Problem to solve
Leave every picture behind and copy the rest of the entries below exactly.

Source records
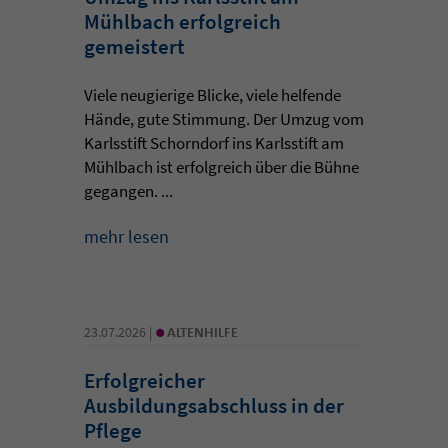
Mühlbach erfolgreich
gemeistert
Viele neugierige Blicke, viele helfende
Hände, gute Stimmung. Der Umzug vom
Karlsstift Schorndorf ins Karlsstift am
Mühlbach ist erfolgreich über die Bühne
gegangen. ...
mehr lesen
•
23.07.2026 |
ALTENHILFE
Erfolgreicher
Ausbildungsabschluss in der
Pflege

Exercise output
Mühlbach erfolgreich
gemeistert
Viele neugierige Blicke, viele helfende
Hände, gute Stimmung. Der Umzug vom
Karlsstift Schorndorf ins Karlsstift am
Mühlbach ist erfolgreich über die Bühne
gegangen. ...
mehr lesen
•
23.07.2026 |
ALTENHILFE
Erfolgreicher
Ausbildungsabschluss in der
Pflege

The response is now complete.